Rukka menuturkan, berubah-ubahnya peraturan turunan tersebut membuat pihaknya kesulitan dalam melakukan pemetaan sehingga berdampak pada mangkraknya wilayah adat.
Hingga April 2024, AMAN mencatat terdapat 342 produk hukum daerah yang telah memberikan pengakuan terhadap eksistensi Masyarakat Adat dan wilayah adat.

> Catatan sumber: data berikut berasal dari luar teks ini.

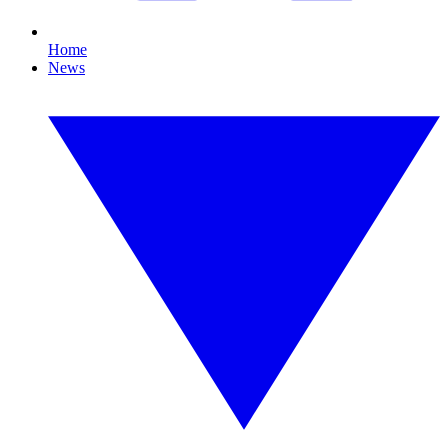
Home
News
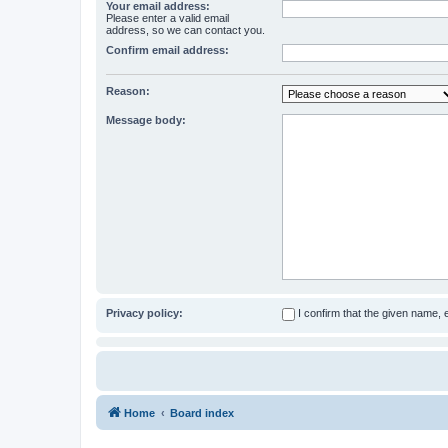
Your email address:
Please enter a valid email
address, so we can contact you.
Confirm email address:
Reason:
Message body:
Privacy policy:
I confirm that the given name,
Home
Board index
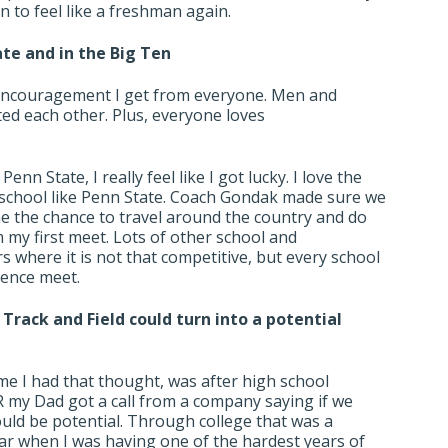
fun to feel like a freshman again.
te and in the Big Ten
 encouragement I get from everyone. Men and
d each other. Plus, everyone loves
nn State, I really feel like I got lucky. I love the
a school like Penn State. Coach Gondak made sure we
 me the chance to travel around the country and do
 my first meet. Lots of other school and
s where it is not that competitive, but every school
rence meet.
e Track and Field could turn into a potential
ime I had that thought, was after high school
 my Dad got a call from a company saying if we
uld be potential. Through college that was a
ar when I was having one of the hardest years of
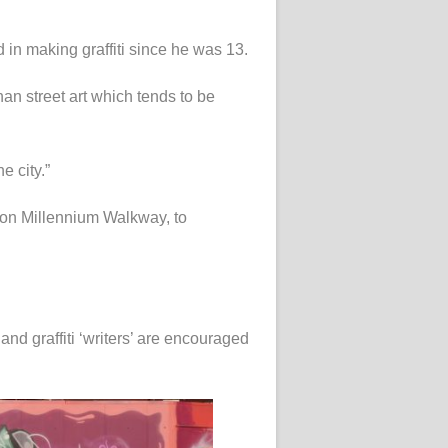
in making graffiti since he was 13.
an street art which tends to be
e city.”
 on Millennium Walkway, to
 and graffiti ‘writers’ are encouraged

Menurut Badan Registrasi Wilayah Adat atau BRWA sekurang-kurangnya terdapat 26,9 juta hektar wilayah adat dari seluruh nusantara yang telah teregistrasi di BRWA dan dari jumlah tersebut hanya 14 persen yang telah mendapatkan status pengakuan. Pemerintah melalui Kementerian LHK baru menetapkan hutan adat di 123 komunitas dengan total luas mencapai 221.648 ha.
Pada sisi lain, politik hukum terkait Masyarakat Adat dalam 10 tahun semakin memburuk. Penetapan Perppu Ciptaker menjadi UU Cipta Kerja, KUHP, revisi UU IKN dan berbagai peraturan perundangundangan di bidang agraria dan sumberdaya alam mengandung unsur-unsur “penyangkalan” yang kuat terhadap eksistensi Masyarakat Adat beserta hak-hak tradisionalnya.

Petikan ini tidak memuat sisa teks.